*YOUR ASSIGNMENT:*
Please tally how many lines in the entries below include the word "challenges", giving only the number.

*DATA PROVIDED:*
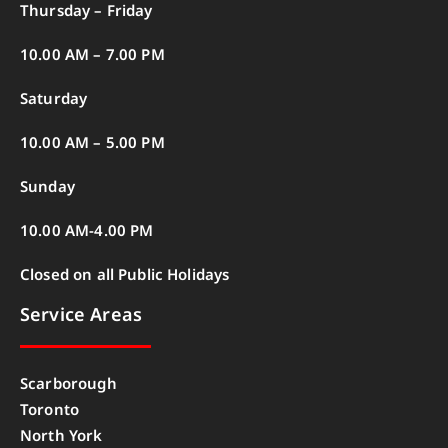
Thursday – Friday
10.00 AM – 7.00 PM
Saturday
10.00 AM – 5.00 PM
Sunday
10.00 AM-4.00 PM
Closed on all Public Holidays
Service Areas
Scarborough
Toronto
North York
...
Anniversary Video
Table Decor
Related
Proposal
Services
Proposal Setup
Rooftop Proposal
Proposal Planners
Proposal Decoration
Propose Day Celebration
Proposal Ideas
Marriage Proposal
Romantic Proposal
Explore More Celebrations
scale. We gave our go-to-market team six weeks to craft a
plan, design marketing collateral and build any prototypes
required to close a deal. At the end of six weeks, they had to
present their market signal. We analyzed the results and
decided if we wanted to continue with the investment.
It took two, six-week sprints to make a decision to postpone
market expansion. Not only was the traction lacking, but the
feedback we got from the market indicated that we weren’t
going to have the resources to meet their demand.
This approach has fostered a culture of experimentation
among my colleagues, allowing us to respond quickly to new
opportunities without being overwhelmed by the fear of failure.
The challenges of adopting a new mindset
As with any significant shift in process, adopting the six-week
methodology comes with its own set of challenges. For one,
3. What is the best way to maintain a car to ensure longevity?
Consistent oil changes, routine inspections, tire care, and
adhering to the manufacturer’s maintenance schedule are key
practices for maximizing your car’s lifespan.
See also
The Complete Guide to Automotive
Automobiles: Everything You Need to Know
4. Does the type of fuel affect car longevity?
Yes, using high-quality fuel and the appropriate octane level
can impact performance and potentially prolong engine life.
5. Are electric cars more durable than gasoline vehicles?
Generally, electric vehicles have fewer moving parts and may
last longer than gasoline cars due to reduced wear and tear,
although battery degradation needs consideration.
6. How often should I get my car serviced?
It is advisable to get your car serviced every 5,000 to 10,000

*SOLUTION TO THE EXERCISE:*
2